Microsoft, Eolas Settle Patent Dispute
Stephen Shankland, CNet News.com
Microsoft has settled a long-running and expensive lawsuit with Eolas Technologies, a start-up backed by the University of California that alleged Internet Explorer infringed a patent. The suit concerned technology that lets Web browsers call up separate applications or plug-ins such as Flash or Java within a Web page. While at the University of California at San Francisco, Eolas Chief Executive Michael Doyle led a team that worked on the technology in the patent, and he spun off Eolas to help commercialize it, according to Eolas.
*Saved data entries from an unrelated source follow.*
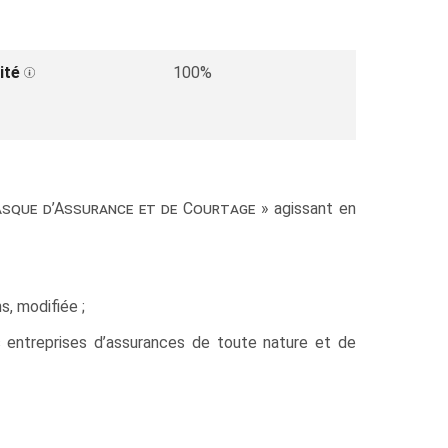
ité
100%
asque d’Assurance et de Courtage
» agissant en
, modifiée ;
s entreprises d’assurances de toute nature et de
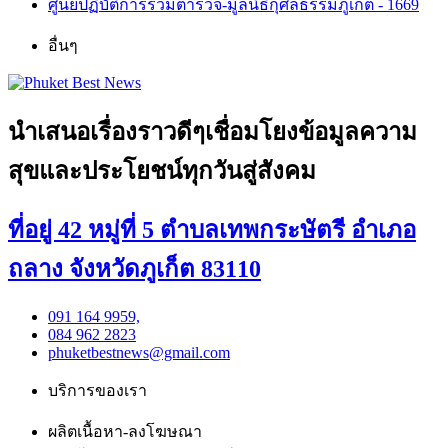
ศูนย์ปฏิบัติการร่วมตำรวจ-มูลนิธิกุศลธรรมภูเก็ต - 1669
อื่นๆ
นำเสนอเรื่องราวดีๆเชื่อมโยงข้อมูลความ
สุขและประโยชน์ทุกวันสู่สังคม
ที่อยู่ 42 หมู่ที่ 5 ตำบลเทพกระษัตรี อำเภอ
ถลาง จังหวัดภูเก็ต 83110
091 164 9959,
084 962 2823
phuketbestnews@gmail.com
บริการของเรา
ผลิตเนื้อหา-ลงโฆษณา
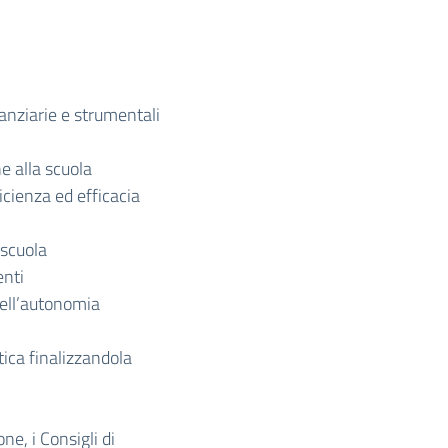
nanziarie e strumentali
e alla scuola
ficienza ed efficacia
 scuola
enti
dell’autonomia
tica finalizzandola
ne, i Consigli di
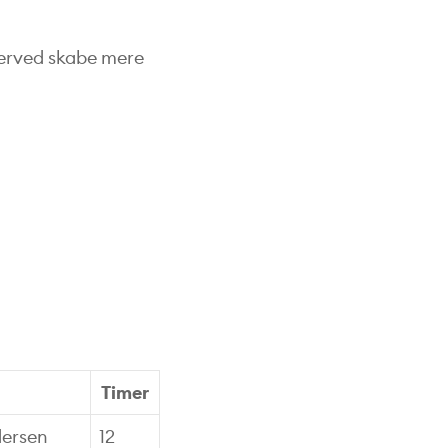
derved skabe mere
Timer
dersen
12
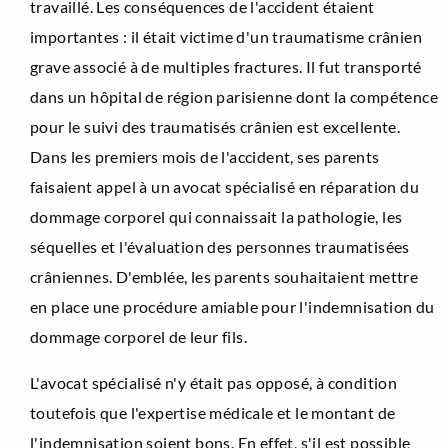
travaillé. Les conséquences de l'accident étaient
importantes : il était victime d'un traumatisme crânien
grave associé à de multiples fractures. Il fut transporté
dans un hôpital de région parisienne dont la compétence
pour le suivi des traumatisés crânien est excellente.
Dans les premiers mois de l'accident, ses parents
faisaient appel à un avocat spécialisé en réparation du
dommage corporel qui connaissait la pathologie, les
séquelles et l'évaluation des personnes traumatisées
crâniennes. D'emblée, les parents souhaitaient mettre
en place une procédure amiable pour l'indemnisation du
dommage corporel de leur fils.
L'avocat spécialisé n'y était pas opposé, à condition
toutefois que l'expertise médicale et le montant de
l'indemnisation soient bons. En effet, s'il est possible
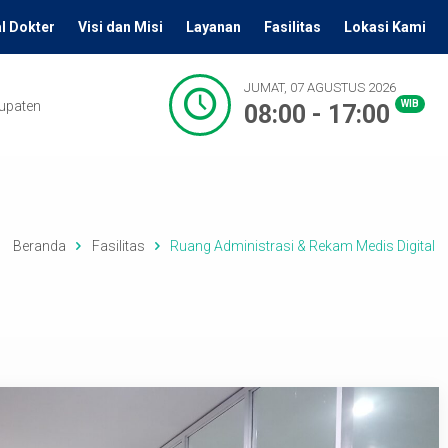
l Dokter
Visi dan Misi
Layanan
Fasilitas
Lokasi Kami
JUMAT, 07 AGUSTUS 2026
bupaten
WIB
08:00 - 17:00
Beranda
Fasilitas
Ruang Administrasi & Rekam Medis Digital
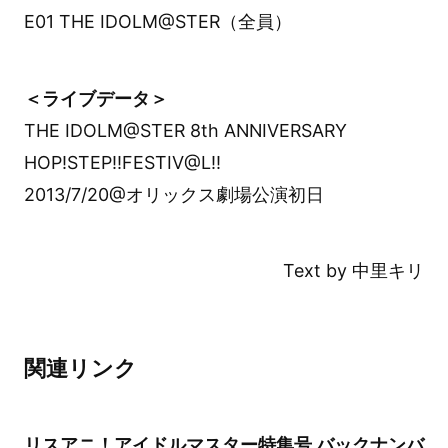
E01 THE IDOLM@STER（全員）
＜ライブデータ＞
THE IDOLM@STER 8th ANNIVERSARY
HOP!STEP!!FESTIV@L!!
2013/7/20@オリックス劇場公演初日
Text by 中里キリ
関連リンク
リスアニ！アイドルマスター特集号 バックナンバ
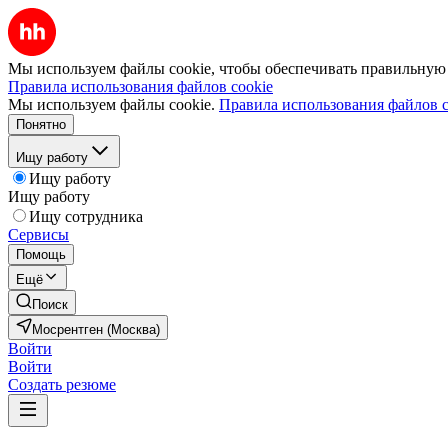
Мы используем файлы cookie, чтобы обеспечивать правильную р
Правила использования файлов cookie
Мы используем файлы cookie.
Правила использования файлов c
Понятно
Ищу работу
Ищу работу
Ищу работу
Ищу сотрудника
Сервисы
Помощь
Ещё
Поиск
Мосрентген (Москва)
Войти
Войти
Создать резюме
Microsoft revamped Internet Explorer to work around the patent in 2005. Eolas prevailed earlier in the case, with a court awarding damages of $521 million in 2003 and the U.S. Patent Office upholding the validity of the Eolas patent in 2005. However, a Supreme Court decision this year weakened Eolas' case, and Microsoft said it expected the damages in the case to be revisited. [Note: W3C participated in a broad effort to have the Eloas patent evaluated: In an unprecedented step, Tim Berners-Lee, W3C Director and inventor of the Web, sent a letter today to Under Secretary Rogan requesting that his office reinvestigate the matter. "W3C urges the USPTO to initiate a reexamination of the '906 patent in order to prevent substantial economic and technical damage to the operation of World Wide Web," stated Berners-Lee. "The impact of this patent will be felt not only by those who are alleged to directly infringe, but all whose web pages and application rely on the stable, standards-based operation of browsers threatened by this patent. In many cases, those who will be forced to incur the cost of modifying Web pages or software applications do not even themselves infringe the patent—assuming it is even valid."